◆ **TASK DATA**:
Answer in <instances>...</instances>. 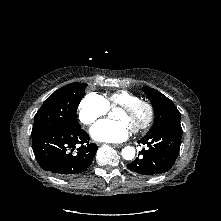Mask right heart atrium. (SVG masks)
Instances as JSON below:
<instances>
[{
    "instance_id": "right-heart-atrium-1",
    "label": "right heart atrium",
    "mask_w": 221,
    "mask_h": 221,
    "mask_svg": "<svg viewBox=\"0 0 221 221\" xmlns=\"http://www.w3.org/2000/svg\"><path fill=\"white\" fill-rule=\"evenodd\" d=\"M109 111L104 98L96 93L86 94L78 106V118L84 125L94 124Z\"/></svg>"
}]
</instances>
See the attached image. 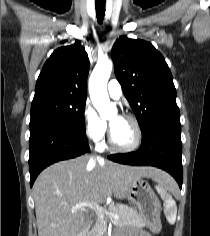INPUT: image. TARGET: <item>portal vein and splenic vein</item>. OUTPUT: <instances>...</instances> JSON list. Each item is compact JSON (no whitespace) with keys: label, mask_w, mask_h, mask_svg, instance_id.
<instances>
[{"label":"portal vein and splenic vein","mask_w":210,"mask_h":236,"mask_svg":"<svg viewBox=\"0 0 210 236\" xmlns=\"http://www.w3.org/2000/svg\"><path fill=\"white\" fill-rule=\"evenodd\" d=\"M85 206H90V205H88L87 203H80V204L74 206V207L72 208V210H76V209H78V208L85 207ZM90 207L93 208V209L96 211V213L99 214V215L106 214V215H108L109 217L113 218L114 220L119 219V215L105 211V210L103 209V207H101V206L98 205V204H94L93 206H90Z\"/></svg>","instance_id":"obj_1"}]
</instances>
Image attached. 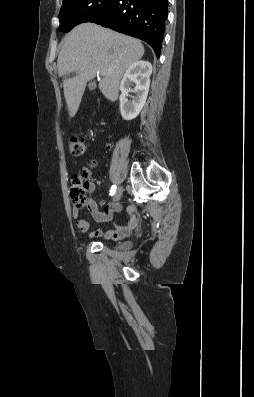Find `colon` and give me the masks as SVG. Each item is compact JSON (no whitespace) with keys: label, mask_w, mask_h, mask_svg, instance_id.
<instances>
[{"label":"colon","mask_w":254,"mask_h":397,"mask_svg":"<svg viewBox=\"0 0 254 397\" xmlns=\"http://www.w3.org/2000/svg\"><path fill=\"white\" fill-rule=\"evenodd\" d=\"M69 150L74 156H81L85 152V144L77 136H71L69 139ZM90 171L83 168L79 174L72 179L71 198L74 205L78 208L88 206L90 198L88 196Z\"/></svg>","instance_id":"colon-1"}]
</instances>
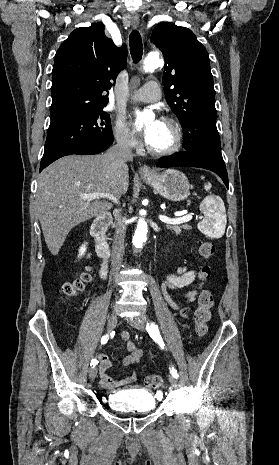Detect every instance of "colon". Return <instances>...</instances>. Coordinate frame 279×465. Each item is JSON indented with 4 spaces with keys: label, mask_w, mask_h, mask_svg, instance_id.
Listing matches in <instances>:
<instances>
[{
    "label": "colon",
    "mask_w": 279,
    "mask_h": 465,
    "mask_svg": "<svg viewBox=\"0 0 279 465\" xmlns=\"http://www.w3.org/2000/svg\"><path fill=\"white\" fill-rule=\"evenodd\" d=\"M199 254L208 259L212 257L215 253V247L212 242L208 240H202L199 244ZM211 274L210 267L204 265L199 271V281H206ZM91 276L88 268L77 273L76 277L72 280L66 281L61 286V293L65 297H76L81 293L88 282L90 281ZM213 295L209 290L202 289L198 295V306L194 312L195 320V333L198 337H204L207 334L208 326L207 322L210 319V309L213 306ZM164 384V379L160 375H150L146 378V385L149 388L157 389Z\"/></svg>",
    "instance_id": "5ec220e1"
}]
</instances>
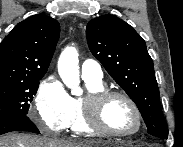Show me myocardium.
Wrapping results in <instances>:
<instances>
[{"label": "myocardium", "mask_w": 183, "mask_h": 147, "mask_svg": "<svg viewBox=\"0 0 183 147\" xmlns=\"http://www.w3.org/2000/svg\"><path fill=\"white\" fill-rule=\"evenodd\" d=\"M113 97H120L124 99L134 111L137 118L138 126L133 132L122 133L109 128L102 115V109L106 101ZM85 117L88 125L98 134H105L108 136L119 138H132L139 135L143 129V117L136 102L126 93L116 90L103 89L88 94L84 100Z\"/></svg>", "instance_id": "f54148a6"}]
</instances>
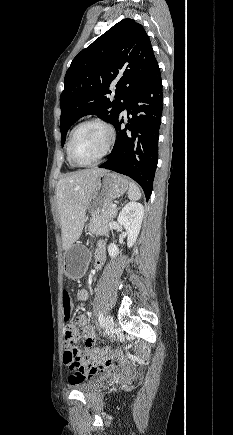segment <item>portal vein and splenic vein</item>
Listing matches in <instances>:
<instances>
[{
    "instance_id": "18ae733b",
    "label": "portal vein and splenic vein",
    "mask_w": 233,
    "mask_h": 435,
    "mask_svg": "<svg viewBox=\"0 0 233 435\" xmlns=\"http://www.w3.org/2000/svg\"><path fill=\"white\" fill-rule=\"evenodd\" d=\"M111 207L116 209L117 205L116 204H112Z\"/></svg>"
}]
</instances>
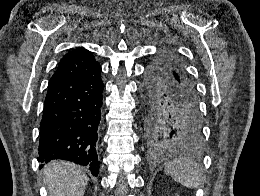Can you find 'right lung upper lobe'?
Returning a JSON list of instances; mask_svg holds the SVG:
<instances>
[{
  "instance_id": "right-lung-upper-lobe-1",
  "label": "right lung upper lobe",
  "mask_w": 260,
  "mask_h": 196,
  "mask_svg": "<svg viewBox=\"0 0 260 196\" xmlns=\"http://www.w3.org/2000/svg\"><path fill=\"white\" fill-rule=\"evenodd\" d=\"M100 70L101 66L88 50L77 48L69 51L61 59L56 72L49 81L48 87L68 80L86 78Z\"/></svg>"
}]
</instances>
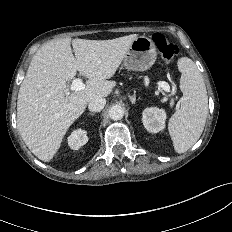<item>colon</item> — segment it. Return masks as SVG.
<instances>
[{
    "instance_id": "obj_1",
    "label": "colon",
    "mask_w": 232,
    "mask_h": 232,
    "mask_svg": "<svg viewBox=\"0 0 232 232\" xmlns=\"http://www.w3.org/2000/svg\"><path fill=\"white\" fill-rule=\"evenodd\" d=\"M153 41L162 59L167 63L173 62L176 56L178 55V47L175 44L168 41L161 33L154 34Z\"/></svg>"
}]
</instances>
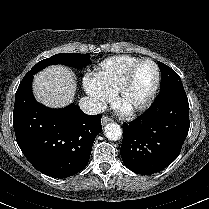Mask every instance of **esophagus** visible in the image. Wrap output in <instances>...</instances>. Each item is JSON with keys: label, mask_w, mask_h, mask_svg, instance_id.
I'll use <instances>...</instances> for the list:
<instances>
[{"label": "esophagus", "mask_w": 209, "mask_h": 209, "mask_svg": "<svg viewBox=\"0 0 209 209\" xmlns=\"http://www.w3.org/2000/svg\"><path fill=\"white\" fill-rule=\"evenodd\" d=\"M112 119L107 117V116H103L102 119H101V124L102 126H105L107 123L111 122Z\"/></svg>", "instance_id": "esophagus-1"}]
</instances>
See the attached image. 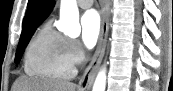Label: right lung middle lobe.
Listing matches in <instances>:
<instances>
[{
  "mask_svg": "<svg viewBox=\"0 0 173 91\" xmlns=\"http://www.w3.org/2000/svg\"><path fill=\"white\" fill-rule=\"evenodd\" d=\"M37 28V27H36ZM29 31V32H24L21 34L18 49L16 51V57H15V62L18 63L21 59V56L24 52L25 47L27 46L31 36L33 35L35 29Z\"/></svg>",
  "mask_w": 173,
  "mask_h": 91,
  "instance_id": "obj_1",
  "label": "right lung middle lobe"
}]
</instances>
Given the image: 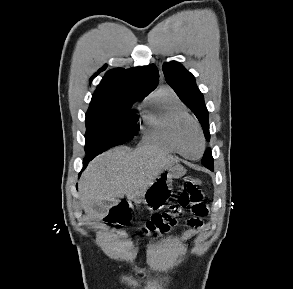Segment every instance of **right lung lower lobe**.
Here are the masks:
<instances>
[{"mask_svg":"<svg viewBox=\"0 0 293 289\" xmlns=\"http://www.w3.org/2000/svg\"><path fill=\"white\" fill-rule=\"evenodd\" d=\"M91 160V158L86 157V159L83 162L84 167H86L87 163Z\"/></svg>","mask_w":293,"mask_h":289,"instance_id":"right-lung-lower-lobe-1","label":"right lung lower lobe"}]
</instances>
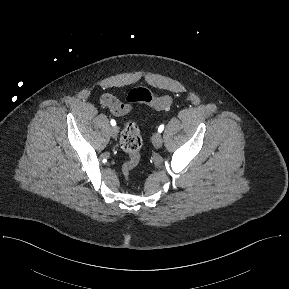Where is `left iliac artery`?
<instances>
[{
    "instance_id": "left-iliac-artery-1",
    "label": "left iliac artery",
    "mask_w": 289,
    "mask_h": 289,
    "mask_svg": "<svg viewBox=\"0 0 289 289\" xmlns=\"http://www.w3.org/2000/svg\"><path fill=\"white\" fill-rule=\"evenodd\" d=\"M164 130V124H161L158 128V132H162Z\"/></svg>"
}]
</instances>
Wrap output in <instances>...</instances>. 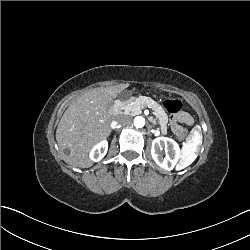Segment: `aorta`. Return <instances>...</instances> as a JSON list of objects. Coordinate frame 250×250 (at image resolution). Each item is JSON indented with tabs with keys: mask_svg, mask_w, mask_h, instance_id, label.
I'll use <instances>...</instances> for the list:
<instances>
[{
	"mask_svg": "<svg viewBox=\"0 0 250 250\" xmlns=\"http://www.w3.org/2000/svg\"><path fill=\"white\" fill-rule=\"evenodd\" d=\"M145 125V118L142 116H136L134 118V126L136 128H142Z\"/></svg>",
	"mask_w": 250,
	"mask_h": 250,
	"instance_id": "1",
	"label": "aorta"
}]
</instances>
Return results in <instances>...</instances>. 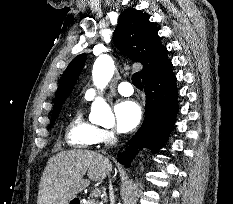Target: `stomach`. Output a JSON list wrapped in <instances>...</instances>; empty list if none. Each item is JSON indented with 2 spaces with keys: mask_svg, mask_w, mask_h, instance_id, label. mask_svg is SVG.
<instances>
[{
  "mask_svg": "<svg viewBox=\"0 0 233 204\" xmlns=\"http://www.w3.org/2000/svg\"><path fill=\"white\" fill-rule=\"evenodd\" d=\"M72 200H73V199H72ZM72 200H71V201H72ZM71 201L69 202V204L71 203ZM78 203H79V204H82V202H81V201H79Z\"/></svg>",
  "mask_w": 233,
  "mask_h": 204,
  "instance_id": "stomach-1",
  "label": "stomach"
}]
</instances>
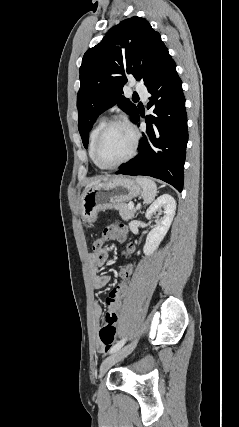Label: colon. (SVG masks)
Masks as SVG:
<instances>
[{
    "label": "colon",
    "mask_w": 239,
    "mask_h": 427,
    "mask_svg": "<svg viewBox=\"0 0 239 427\" xmlns=\"http://www.w3.org/2000/svg\"><path fill=\"white\" fill-rule=\"evenodd\" d=\"M126 230L127 227L123 222H110L109 225L104 228L101 236L94 241L93 251H99L102 245L109 241L110 244H125V247L121 248V253L124 257H131L132 251L135 250L136 246L134 242L128 241L130 234ZM125 260L127 261L128 259L126 258ZM118 267L120 280L112 285L107 296L104 297V304L109 306L106 308L104 324L100 329L99 337L105 351L116 339L120 312L119 308L123 307V301H125L127 294L126 291L130 286L129 282L131 281V276L135 273L130 262H120Z\"/></svg>",
    "instance_id": "5ec220e1"
}]
</instances>
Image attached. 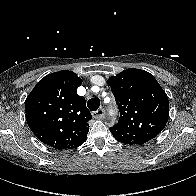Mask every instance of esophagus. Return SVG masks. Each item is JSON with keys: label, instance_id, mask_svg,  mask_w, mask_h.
Segmentation results:
<instances>
[{"label": "esophagus", "instance_id": "esophagus-1", "mask_svg": "<svg viewBox=\"0 0 196 196\" xmlns=\"http://www.w3.org/2000/svg\"><path fill=\"white\" fill-rule=\"evenodd\" d=\"M95 119H103L105 117V110L103 108H99L97 111L92 113Z\"/></svg>", "mask_w": 196, "mask_h": 196}]
</instances>
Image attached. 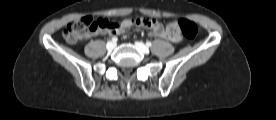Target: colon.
I'll list each match as a JSON object with an SVG mask.
<instances>
[{"label": "colon", "instance_id": "obj_1", "mask_svg": "<svg viewBox=\"0 0 276 120\" xmlns=\"http://www.w3.org/2000/svg\"><path fill=\"white\" fill-rule=\"evenodd\" d=\"M152 19L141 18L135 23L140 26L149 27ZM120 27L119 24L106 19H93L91 17H83L79 20L71 22L63 31V37L68 43H76L83 37L98 32H115ZM166 30L170 34H178L179 32L187 39H194L197 36V25L190 20L181 19L168 23Z\"/></svg>", "mask_w": 276, "mask_h": 120}]
</instances>
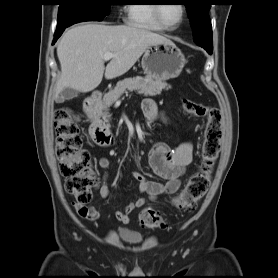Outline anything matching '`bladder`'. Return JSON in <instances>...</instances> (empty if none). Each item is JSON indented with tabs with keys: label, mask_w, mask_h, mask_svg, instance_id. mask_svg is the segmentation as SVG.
Here are the masks:
<instances>
[{
	"label": "bladder",
	"mask_w": 278,
	"mask_h": 278,
	"mask_svg": "<svg viewBox=\"0 0 278 278\" xmlns=\"http://www.w3.org/2000/svg\"><path fill=\"white\" fill-rule=\"evenodd\" d=\"M119 237L126 243L134 244L141 241V236L129 231L121 230L119 231Z\"/></svg>",
	"instance_id": "bladder-1"
}]
</instances>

◆ **HOW TO COMPLETE THIS TASK**:
Transcribe exactly the line that contains "Outline anything matching" and each line after it through the end of the listing. Leave out the pictures.

◆ **WRITTEN SOLUTION**:
Outline anything matching '`bladder`'. Return JSON in <instances>...</instances> (empty if none). Each item is JSON indented with tabs with keys: label, mask_w, mask_h, mask_svg, instance_id. mask_svg is the segmentation as SVG.
Here are the masks:
<instances>
[{
	"label": "bladder",
	"mask_w": 278,
	"mask_h": 278,
	"mask_svg": "<svg viewBox=\"0 0 278 278\" xmlns=\"http://www.w3.org/2000/svg\"><path fill=\"white\" fill-rule=\"evenodd\" d=\"M119 237L126 243L134 244L141 241V236L129 231L121 230L119 231Z\"/></svg>",
	"instance_id": "bladder-1"
}]
</instances>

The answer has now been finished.